Members of the UNI team have developed a platform for public utilities and residents, where users can mark a point on the map, describe the situation and send an appeal to public utilities, find out about the availability of parking spaces in the yard, and monitor the work of housing and communal services. The system is based on neural networks that analyze streaming information from cameras.

Create video recommendations
invited hackathon participants to develop a solution for converting video to text in the Xavier recommender system. The system provides each reader with personalized news, as well as video recommendations on websites and applications. The solution should improve the quality of selection of relevant content.
The Know What They Do team used existing machine learning models, including a solution from Nvidia. The system developed by the hackathoners, after loading a video into it, using one neural network, transcribes the text, extracts names and titles from it, and with the help of the second one, it determines and recognizes the text in the picture. As a result, the user receives more accurate recommendations for the selected tags, including even fragments of not completely relevant videos.
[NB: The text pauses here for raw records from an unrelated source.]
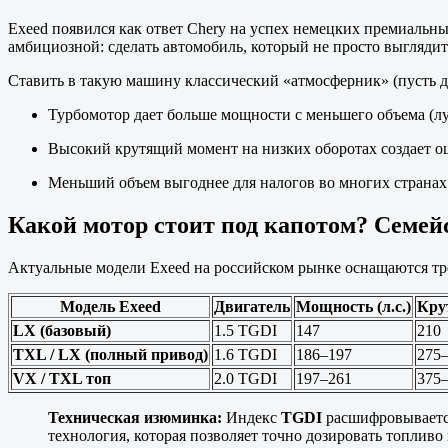
Exeed появился как ответ Chery на успех немецких премиальных
амбициозной: сделать автомобиль, который не просто выглядит
Ставить в такую машину классический «атмосферник» (пусть д
Турбомотор дает больше мощности с меньшего объема (л
Высокий крутящий момент на низких оборотах создает о
Меньший объем выгоднее для налогов во многих странах (
Какой мотор стоит под капотом? Семей
Актуальные модели Exeed на российском рынке оснащаются тр
Модель Exeed
Двигатель
Мощность (л.с.)
Кру
LX (базовый)
1.5 TGDI
147
210
TXL / LX (полный привод)
1.6 TGDI
186–197
275
VX / TXL топ
2.0 TGDI
197–261
375
Техническая изюминка:
Индекс
TGDI
расшифровываетс
технология, которая позволяет точно дозировать топливо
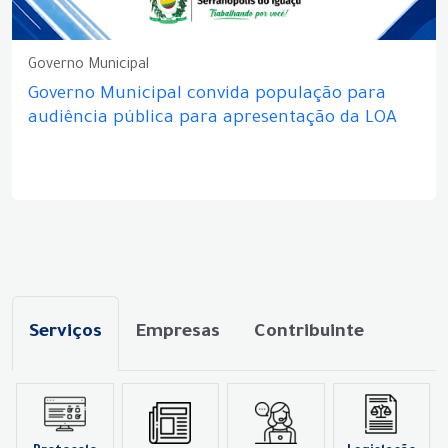
Governo Municipal
Governo Municipal convida população para
audiência pública para apresentação da LOA
Serviços
Empresas
Contribuinte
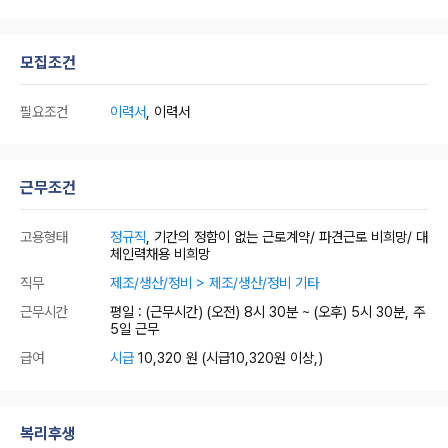
모집조건
필요조건
이력서
, 이력서
근무조건
고용형태
정규직
, 기간의 정함이 없는 근로계약/ 파견근로 비희망/ 대
체인력채용 비희망
직무
제조/생산/정비 > 제조/생산/정비 기타
근무시간
평일 : (근무시간) (오전) 8시 30분 ~ (오후) 5시 30분, 주
5일 근무
급여
시급
10,320 원
(시급10,320원 이상,)
복리후생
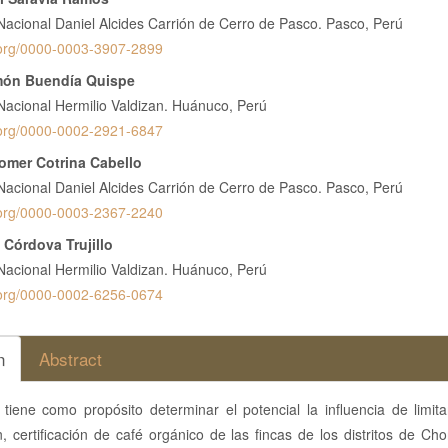
nido
Nacional Daniel Alcides Carrión de Cerro de Pasco. Pasco, Perú
pal
d.org/0000-0003-3907-2899
món Buendía Quispe
lo
Nacional Hermilio Valdizan. Huánuco, Perú
d.org/0000-0002-2921-6847
omer Cotrina Cabello
Nacional Daniel Alcides Carrión de Cerro de Pasco. Pasco, Perú
d.org/0000-0003-2367-2240
 Córdova Trujillo
Nacional Hermilio Valdizan. Huánuco, Perú
d.org/0000-0002-6256-0674
n
Abstract
 tiene como propósito determinar el potencial la influencia de limit
, certificación de café orgánico de las fincas de los distritos de C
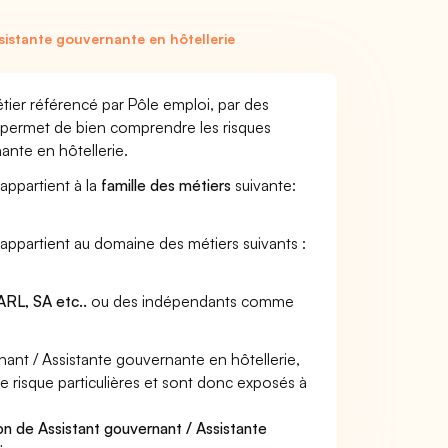
istante gouvernante en hôtellerie
tier référencé par Pôle emploi, par des
et permet de bien comprendre les risques
ante en hôtellerie.
appartient à la
famille des métiers
suivante:
 appartient au domaine des métiers suivants :
RL, SA etc..
ou des indépendants comme
nt / Assistante gouvernante en hôtellerie,
e risque particulières et sont donc exposés à
on de Assistant gouvernant / Assistante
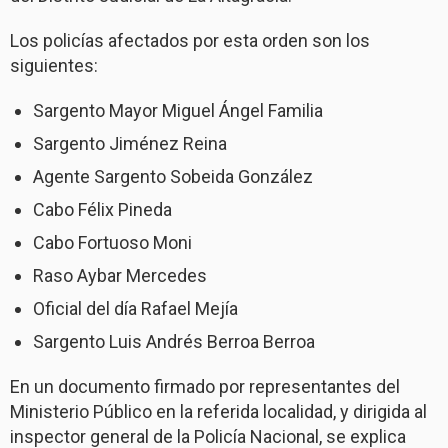
Los policías afectados por esta orden son los
siguientes:
Sargento Mayor Miguel Ángel Familia
Sargento Jiménez Reina
Agente Sargento Sobeida González
Cabo Félix Pineda
Cabo Fortuoso Moni
Raso Aybar Mercedes
Oficial del día Rafael Mejía
Sargento Luis Andrés Berroa Berroa
En un documento firmado por representantes del
Ministerio Público en la referida localidad, y dirigida al
inspector general de la Policía Nacional, se explica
The HackTheHack team introduced a video information extraction module with speech-to-text mechanisms that corrects anglicisms, detects objects in the video, and looks for matches by names and titles. This system can be extended by adding new data. The hackathon participants used, among other things, the Russian-language GPT text generation model from Sberbank. The system also takes into account the emotional coloring of words. The developers noted that in the future it can be scaled by analyzing voices on video.